The records must be duplicated exactly, with every picture left out.

+ + + + +

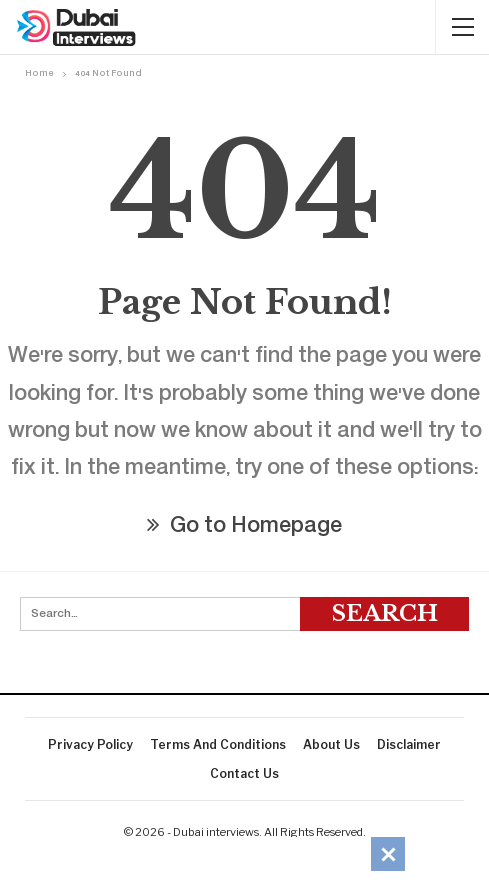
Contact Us (244, 773)
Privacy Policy (90, 744)
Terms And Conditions (218, 744)
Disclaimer (409, 744)
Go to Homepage (244, 527)
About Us (331, 744)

+ + + + +

■ **Exercise response**
Contact Us (244, 773)
Privacy Policy (90, 744)
Terms And Conditions (218, 744)
Disclaimer (409, 744)
Go to Homepage (244, 527)
About Us (331, 744)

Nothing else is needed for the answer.